Jazz has never quite shaken the notion that newer is better.  Musician C, born in 1956, is an improvement on B, born in 1936, and we are affectionate about A, born in 1916, while casting kindly eyes at his shortcomings.  And these assumptions creep into the critical language, as if playing a “harmonically sophisticated” chord was more “advanced” than a seventh.  Perhaps this ideology has something to do with our desire for novelty, our short attention spans — listeners getting bored with perfection.  Yes, artists do stand on the shoulders of previous generations — but such reasoning is ultimately limiting. 

As my counter-truth, I present four performances by the Anachronic Jazz Band, recorded at the Nice Jazz Festival on July 16, 1977.  The AJB hasn’t existed since 1980, which is a pity: we always need such romping enlightenment.  Its members were Patrick Artero, trumpet; Daniel Barda, trombone; Marc Richard, André Villéger, Daniel Huck, clarinet; Philippe Baudoin, piano; Patrick Diaz, banjo; Gérard Gervois, brass bass;  Bernard Laye, drums.  Goran Eriksson sits in on recorder on the third performance.

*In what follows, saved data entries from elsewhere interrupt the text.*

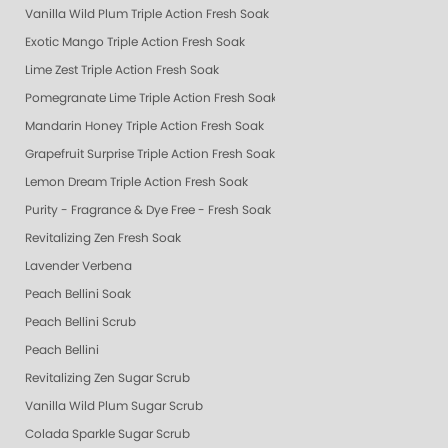
Vanilla Wild Plum Triple Action Fresh Soak
Exotic Mango Triple Action Fresh Soak
Lime Zest Triple Action Fresh Soak
Pomegranate Lime Triple Action Fresh Soak
Mandarin Honey Triple Action Fresh Soak
Grapefruit Surprise Triple Action Fresh Soak
Lemon Dream Triple Action Fresh Soak
Purity - Fragrance & Dye Free - Fresh Soak
Revitalizing Zen Fresh Soak
Lavender Verbena
Peach Bellini Soak
Peach Bellini Scrub
Peach Bellini
Revitalizing Zen Sugar Scrub
Vanilla Wild Plum Sugar Scrub
Colada Sparkle Sugar Scrub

The band’s comic spirit is witty and knowing; the music isn’t mean-spirited or broadly knockabout.  You’ll see!

Heartfelt evidence that “progress” in jazz is illusory; rather, art is a Mobius strip, where beginnings and endings cease to matter.   ASK ME NOW would have gladdened the hearts of both Thelonious and Louis.  Bless every one of them.